The “Dachzelt” was the brainchild of Gerhard Müller, an agricultrual machinist from the Saxony town of Limbach-Oberfrohna. Inspired by similar arrangements he had seen on vehicles while living in France as a teenager, he decided he wanted to bring the concept to the people of East Germany and in 1976 he began working on a prototype. Due to the political situation at the time, East Germans who could afford a holiday were extremely limited in their choice of destinations. Flights were expensive and destinations outside the Eastern Bloc were pretty much impossible for a normal East German citizen. Subsequently many East Germans turned to the car for their means of getting away. Trips to the Baltic Coast, The Balkans and drives into the countryside were common. This gave the roof tent had a strong customer base. In the height of production the waiting list could be around 2 years. Müller began organising popular meetings for roof tent owners, bringing in owners from Germany and further afield. He also made awnings for ice cream parlours and shops, and business was going strong up until the fall of the Berlin Wall in 1989. Running a business in the strange new world of unified Germany was sadly not successful for Müller and he fell into debt, dealing with cancelled orders and a huge surplus of material. He tried to revive the once popular meetings and re-ignite some interest in his product but he never got to see a second wind for his creation. He sadly passed away in 1999, en route to offering one of his tents to a museum in Poland.

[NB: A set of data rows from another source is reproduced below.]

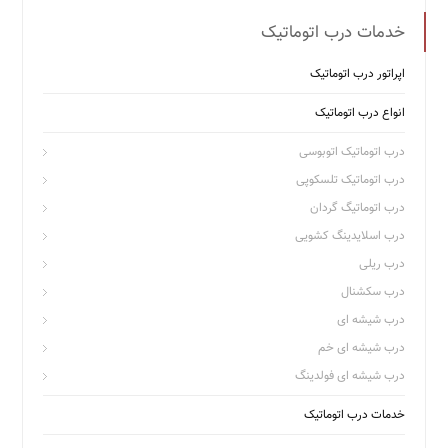
خدمات درب اتوماتیک
اپراتور درب اتوماتیک
انواع درب اتوماتیک
درب اتوماتیک اتوبوسی
درب اتوماتیک تلسکوپی
درب اتوماتیگ گردان
درب اسلایدینگ کشویی
درب ریلی
درب سکشنال
درب شیشه ای
درب شیشه ای خم
درب شیشه ای فولدینگ
خدمات درب اتوماتیک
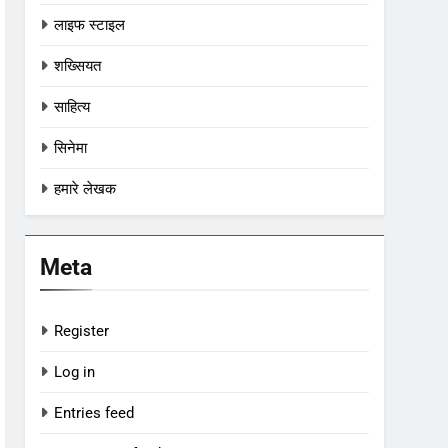
लाइफ स्टाइल
शख्सियत
साहित्य
सिनेमा
हमारे लेखक
Meta
Register
Log in
Entries feed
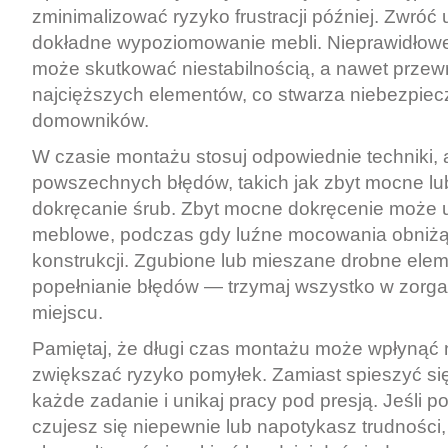
zminimalizować ryzyko frustracji później. Zwróć
dokładne wypoziomowanie mebli. Nieprawidłowe
może skutkować niestabilnością, a nawet przew
najcięższych elementów, co stwarza niebezpiec
domowników.
W czasie montażu stosuj odpowiednie techniki,
powszechnych błędów, takich jak zbyt mocne lu
dokręcanie śrub. Zbyt mocne dokręcenie może u
meblowe, podczas gdy luźne mocowania obniżą 
konstrukcji. Zgubione lub mieszane drobne elem
popełnianie błędów — trzymaj wszystko w zor
miejscu.
Pamiętaj, że długi czas montażu może wpłynąć 
zwiększać ryzyko pomyłek. Zamiast spieszyć się
każde zadanie i unikaj pracy pod presją. Jeśli
czujesz się niepewnie lub napotykasz trudności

These days the Dachzelt or Müller-Zelt has become a must have accessory for the new breed of Trabant owners, and there are even reproductions being made. Since 2009 owners have been gathering again, swapping stories of old meets and holidays and taking part in road trips.

In the world of diecast Trabis, the Grell car is the only 1/64 scale one out there complete with the Müller tent. The Trabant casting itself is a bit basic but well proportioned. Combined with the dachzelt though makes for such a unique piece. It’s a must have for collectors of Eastern Bloc diecast and even for collectors of DDR related items. The tent can be removed by the way, but doing so reveals two large holes where the base clips into the roof, so best to leave it on in all its glory!

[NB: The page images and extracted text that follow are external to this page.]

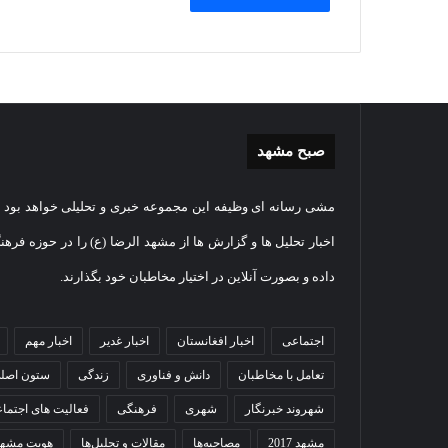
صبح مشهد
گزارش
غباررو
مشی رسانه ای وظیفه این مجموعه خبری و تحلیلی خواهد بود و
تصویری
مضجع
اقامه
نورانی
اخبار تحلیل ها و گزارش ها از مشهد الرضا (ع) را در حوزه فرهن
نماز
امام
داده و بصورت آنلاین در اختیار مخاطبان خود بگذارند.
عید
رضا(عل
سعید
السلام
2026-05-27
قربان
+
گزارش تصویری اقامه نماز عید
اجتماعی
اخبار افغانستان
اخبار غدیر
اخبار مهم
27
در
فیلم
دهکده مدرن
سعید قربان در حرم امام رضا
غبا
حرم
تعامل با مخاطبان
دانش و فناوری
زندگی
ستون اصل
علیه السلام
رضا
امام
رضا
شهروند خبرنگار
شهری
فرهنگی
فعالیت های اجتما
علیه
مشهد 2017
مصاحبه‌ها
مقالات و تحلیل‌ها
هویت مشهد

The other Grell Trabant to arrive in my collection recently is the very green 601 Kombi hauling an IFA Camptourist trailer tent.

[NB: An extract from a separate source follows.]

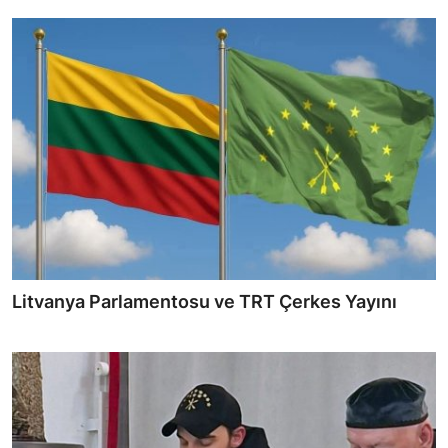
Litvanya Parlamentosu ve TRT Çerkes Yayını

The Camptourist was the go to for a family camping holiday in the DDR. Available in different sizes to accommodate 2 to 8 people, the Camptourist was a stalwart of many of Eastern Europe’s campsites come summer time. Thanks to a burgeoning retro and vintage car scene and a certain amount of “Ostalgie”, the Camptourist is still a rather desirable bit of kit to owners of classic Eastern Bloc vehicles and there’s also an interest in them among certain vintage Volkswagen owners meaning that they can still sell for a tidy sum of money.

Image from oldie-camping.de

The Grell version sadly doesn’t open up into the full size tent like the one above, infact it’s a rather light and basic plastic trailer sat on wheels borrowed from the US trucks that Grell also produced. But regardless, I’m happy they have chose to replicate it in any form as it’s an interesting piece of the story of East German motoring.

And the Trabant Kombi tow vehicle is such a perfect combination with the Camptourist trailer. Ugly tow hitch aside, I love this casting especially in green. Oddly the paint is matt finish although I have seen gloss versions in the same colour.

The 2 cars sit perfectly with the Wartburg 353 Kombi and Intercamp caravan that you saw in my first Grell feature.

If you’re a fan of your weird and wonderful, your Eastern Bloc vehicles or indeed a modeller or customiser out for some good pieces for a diorama or custom, you can’t go far wrong with these Grell combinations. Worth a look for the dedicated collectors for sure.